Grid SPH

The Grid-SPH method is a hybrid approach between traditional SPH and grid-based density estimation. Instead of performing k-nearest neighbor searches, it computes particle statistics on a grid and uses integral images to efficiently approximate SPH-like smoothing. This approach is significantly faster for large datasets while maintaining reasonable accuracy.

The density and velocity field of a cosmological simulation computed with GridSPH.

_images/gridsph_example.png

gridSPH2D

2D grid-based SPH density or field estimation.

Overview

This method computes density or field estimates by:

  1. Assigning particles to a grid using nearest-grid-point (NGP) assignment

  2. Building an integral image for fast region summation

  3. Estimating SPH-like volumes using enclosed particle counts

  4. Converting volume estimates into density or field values

Example

import fiesta

boxsize = 100
ngrid = 256
rho = fiesta.gridsph.gridSPH2D(x, y, boxsize, ngrid, minpart=5)

temp = fiesta.gridsph.gridSPH2D(x, y, [100, 100], 128, f=temperature, minpart=10)

gridSPH3D

3D extension of the Grid-SPH method.

Overview

This function extends the 2D grid-SPH algorithm into three dimensions, using 3D integral images for fast volume estimation.

Example

import fiesta

boxsize = 100
ngrid = 256
rho = fiesta.gridsph.gridSPH3D(x, y, z, boxsize, ngrid, minpart=10)

temp = fiesta.gridsph.gridSPH3D(x, y, z, [200, 200, 200], 64, f=temperature, minpart=20)

API Reference

fiesta.gridsph.gridSPH2D(x: ndarray, y: ndarray, boxsize: float | List[float], ngrid: int, minpart: int = 1, w: ndarray | None = None, f: ndarray | None = None, periodic: bool | List[bool] = True, dgrid: ndarray | None = None, fgrid: ndarray | None = None) Tuple[ndarray, ndarray]

The grid SPH method. This method is similar to a k-Nearest Neighbour method although performed on a grid for speed.

Parameters:
  • x (array) – X and Y coordinates of the points.

  • y (array) – X and Y coordinates of the points.

  • boxsize (float or list) – Size of the 2D grid.

  • ngrid (int or list) – Grid size.

  • minpart (int, optional) – Minimum number of particles.

  • w (array, optional) – Weights for the points, if None assumed to be unitary for all.

  • f (array, optional) – Field values for the points, if None it is assumed the intention is to compute density.

  • periodic (bool or list, optional) – Periodic boundary condition.

  • dgrid (array, optional) – Precomputed density grid, computed using p2g.part2grid2D.

  • fgrid (array, optional) – Precomputed field grid, computed using p2g.part2grid2D, and unnormalised by density.

Returns:

  • dgridSPH (array) – Grid SPH density estimation.

  • fgridSPH (array) – If f is not None then the field is estimated via SPH.

fiesta.gridsph.gridSPH3D(x: ndarray, y: ndarray, z: ndarray, boxsize: float | List[float], ngrid: int, minpart: int = 1, w: ndarray | None = None, f: ndarray | None = None, periodic: bool | List[bool] = True, dgrid: ndarray | None = None, fgrid: ndarray | None = None) Tuple[ndarray, ndarray]

The grid SPH method. This method is similar to a k-Nearest Neighbour method although performed on a grid for speed.

Parameters:
  • x (array) – X, Y, and Z coordinates of the points.

  • y (array) – X, Y, and Z coordinates of the points.

  • z (array) – X, Y, and Z coordinates of the points.

  • boxsize (float) – Size of the 3D grid.

  • ngrid (int) – Grid size.

  • minpart (int, optional) – Minimum number of particles.

  • w (array, optional) – Weights for the points, if None assumed to be unitary for all.

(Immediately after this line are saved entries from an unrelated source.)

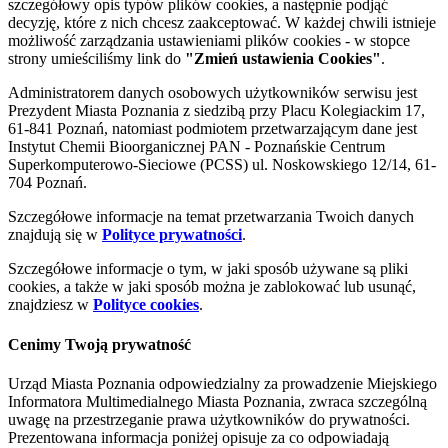
szczegółowy opis typów plików cookies, a następnie podjąć
decyzję, które z nich chcesz zaakceptować. W każdej chwili istnieje
możliwość zarządzania ustawieniami plików cookies - w stopce
strony umieściliśmy link do
"Zmień ustawienia Cookies"
.
Administratorem danych osobowych użytkowników serwisu jest
Prezydent Miasta Poznania z siedzibą przy Placu Kolegiackim 17,
61-841 Poznań, natomiast podmiotem przetwarzającym dane jest
Instytut Chemii Bioorganicznej PAN - Poznańskie Centrum
Superkomputerowo-Sieciowe (PCSS) ul. Noskowskiego 12/14, 61-
704 Poznań.
Szczegółowe informacje na temat przetwarzania Twoich danych
znajdują się w
Polityce prywatności
.
Szczegółowe informacje o tym, w jaki sposób używane są pliki
cookies, a także w jaki sposób można je zablokować lub usunąć,
znajdziesz w
Polityce cookies
.
Cenimy Twoją prywatność
Urząd Miasta Poznania odpowiedzialny za prowadzenie Miejskiego
Informatora Multimedialnego Miasta Poznania, zwraca szczególną
uwagę na przestrzeganie prawa użytkowników do prywatności.
Prezentowana informacja poniżej opisuje za co odpowiadają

  • f (array, optional) – Field values for the points, if None it is assumed the intention is to compute density.

  • periodic (bool, optional) – Periodic boundary condition.

  • dgrid (array, optional) – Precomputed density grid, computed using p2g.part2grid3D.

  • fgrid (array, optional) – Precomputed field grid, computed using p2g.part2grid3D, and unnormalised by density.

Returns:

  • dgridSPH (array) – Grid SPH density estimation.

  • fgridSPH (array) – If f is not None then the field is estimated via SPH.